TCP connections don't time out

We have two apps running on a solaris x86 host which connects via TCP/IP to two serial ports (configured prn with no flow control) on a TS4. This is a protocol link to a third party.

Tty termtype dev sess uid edelay auto bin group dport dest

1 vt100 prn 4 none 1 off off none none none
2 vt100 prn 4 none 1 off off none none none
3 vt100 term 4 none 1 off off none none none
4 vt100 term 4 none 1 off off none none none

If the solaris host is powered off suddenly or reset, when it comes up again it will not connect to the TS4, because it now has different ephemeral port numbers. (a SYN from the host is replied with an RST from the TS4).

Also the problem sometimes occurs on only one port connection, with unknown cause.

The TS4 shows (using ‘who’) that it already has two existing tty processes running and connected to ports 2101, 2102, I assume waiting for data (that will never come) from the old ephemeral ports on the host.

>>> These tty processes never time out, and I see no config option for this, eg such as inactivity time-out. <<<

I have configured TCP keepalives to reset the connection when the host socket disappears, and this works, but the minimum recovery time I can configure is about 50 secs, which is too long.

TCP KeepAlive
Active : on
Byte : on
Idle : 00:00:10 (Minimum time)

TCP Probe
Count : 5 (Minimum)
Interval : 10 seconds (Minimum)

Is there another way to do this which will result in recovery times < 10 seconds?
Is this a bug, or, can you enhance your firmware to provide a timeout config option, or change the keepalive minimum values?

I have tried this on release_82000716_K and release_82000716_J firmware.
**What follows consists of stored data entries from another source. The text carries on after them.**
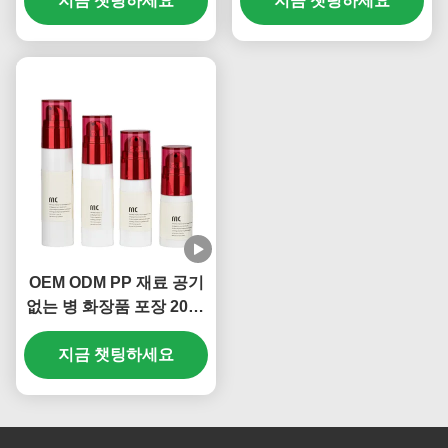
지금 챗팅하세요
229)
지금 챗팅하세요
233)
OEM ODM PP 재료 공기
없는 병 화장품 포장 20ml
30ml 부피 (MC-214)
지금 챗팅하세요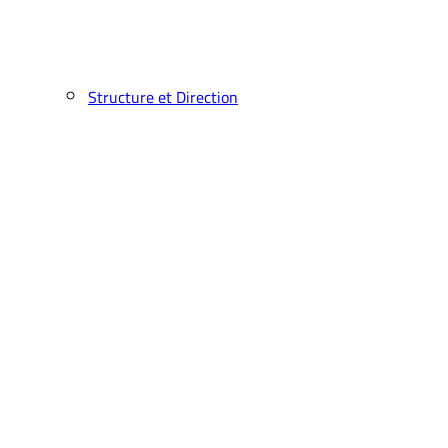
Structure et Direction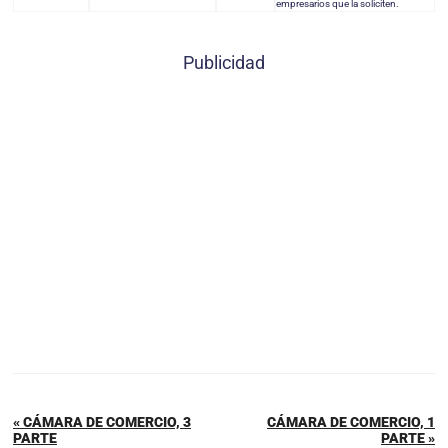
empresarios que la soliciten.
Publicidad
« CÁMARA DE COMERCIO, 3
CÁMARA DE COMERCIO, 1
PARTE
PARTE »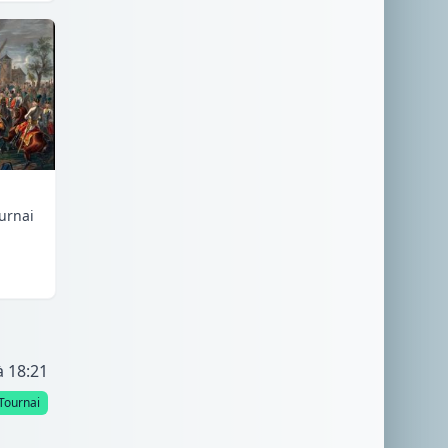
urnai
à 18:21
Tournai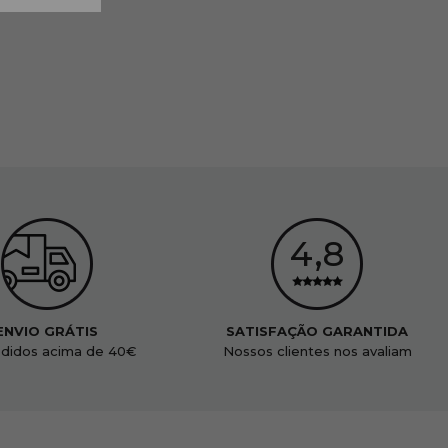
ENVIO GRÁTIS
SATISFAÇÃO GARANTIDA
didos acima de 40€
Nossos clientes nos avaliam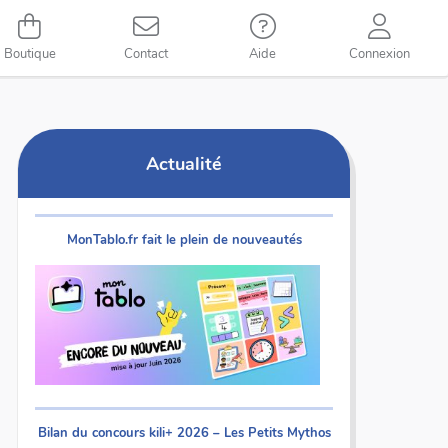
Boutique
Contact
Aide
Connexion
Actualité
MonTablo.fr fait le plein de nouveautés
Bilan du concours kili+ 2026 – Les Petits Mythos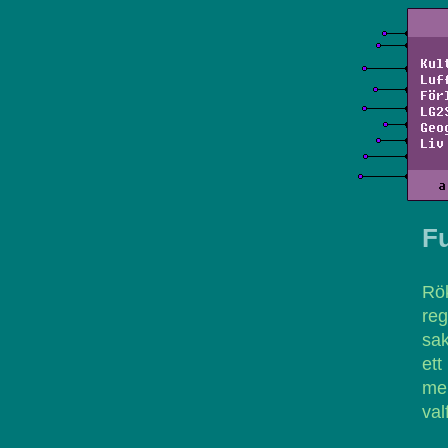
Kul
Luf
För
LG2
Geo
Liv
a
F
Rök
reg
sak
ett
mel
val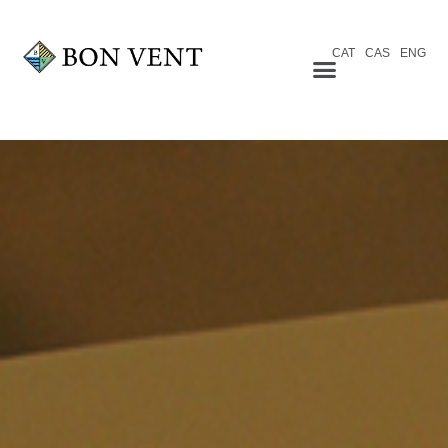
CAT
CAS
ENG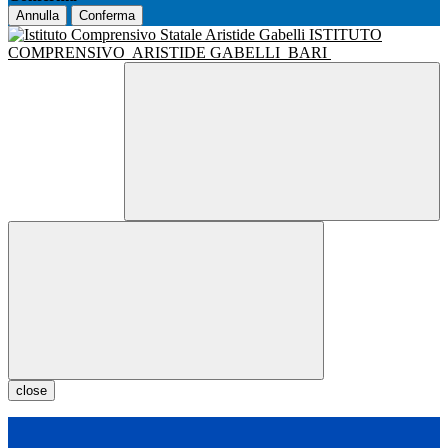
Annulla
Conferma
ISTITUTO
COMPRENSIVO
ARISTIDE GABELLI
BARI
close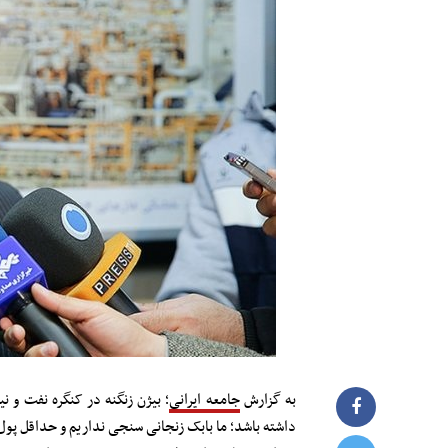
به گزارش
جامعه ایرانی
؛ بیژن زنگنه در کنگره نفت و ن
داشته باشد؛ ما بابک زنجانی سنجی نداریم و حداقل پول مورد نیاز برای ی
If I remember correctly, anything less than 50 is a violation of RFC.

You may want to consider generating some sort of script to kill the socket connections in the event the Solaris server reboots.

I typically use expect, it is the easiest for compiling a simple script.

Thanks,
RFC1122 (4.2.3.6 TCP Keep-Alives) specifies the default must be no less than 2 hours, but I couldn’t find an RFC that specified minimum configurable parameters. Do you have the reference?

RFC1122 and RFC2525 point to potential problems with small timeouts but these are more concerned with devices on a large network experiencing delays and the connections being prematurely terminated.

In our application, the TS4 is on a dedicated 10/100baseT link to the Solaris host; it is acting more as a local peripheral to provide serial ports, and bandwidth and delays aren’t a big issue.

The script idea was considered, but we thought it would be better solved using configuration if possible.

We are using 3x TS16 units, and 12x TS4 units in this configuration in our client’s system.

Sorry, I do not know the specific RFC involved.

I do know that a value less than 50 seconds is not possible in the configuration of these products.

One other possibility might be the use of “port sharing” so that a socket doesn’t block if its been orphaned by a rebooted server/lost connection/etc. See the “set sharing” command in the command reference. You’d probably want to change the number of clients from the default of 1 to 2.

I believe the TS4 does not comply with RFC793 section 3.4 under “Half-open connections and other anomalies”. http://www.faqs.org/rfcs/rfc793.html [1]

Half open connections are supposed to autorecover as follows:

In figure 10 of [1], the crashed host (TCP-A) attempts to reconnect, and sends a SYN, (eg with SEQ=0, ACK=0 in our case) - step 3 in fig 10
The sequence number 0 is outside the current TS4 TCP window, so the TS4 (TCP-B) should respond with an acknowledgement indicating what sequence it next expects to hear (eg, ACK=1234) - step 4
The host TCP-A sees that this segment does not acknowledge anything it sent for any existing connection, detects this as a half-open connection, and sends an RST, SEQ=1234 to the TS4 which aborts the connection.

What actually happens is, instead of the ACK in step 4, the TS4 sends an immediate RST, ACK=0, SEQ=0, and prevents the host from detecting the half open port as it never learns the next sequence number and in any case the RST from the TS4 aborts the whole sequence.

I assume the TS4 is resetting the connection on the basis that it specifically dis-allows port-sharing, ie one exclusive instance of the tty process which is “mapped” to the specific user port on the host. The TS4 cannot create a new connection because its port is in exclusive use, and sends an RST without aborting the current tty process.

However, this method defeats the detection and recovery of half-open ports as per RFC 793.

Thanks Michael,
I thought of that too, (possibly in conjunction with keepalives, the host would re-connect on the new socket while the old one was timing out,) but the TS4 doesn’t support port sharing. Only TS8, TS16, and the MEI types support it.

I still think the tty task inside the portserver should be configurable with a connection idle timeout set by the user. Surely this is a common issue?

Looks like a script will have to be the solution, or put up with the 50 sec keepalive delay.

You’re right, I was thinking TS4 MEI. Sorry about the misinformation.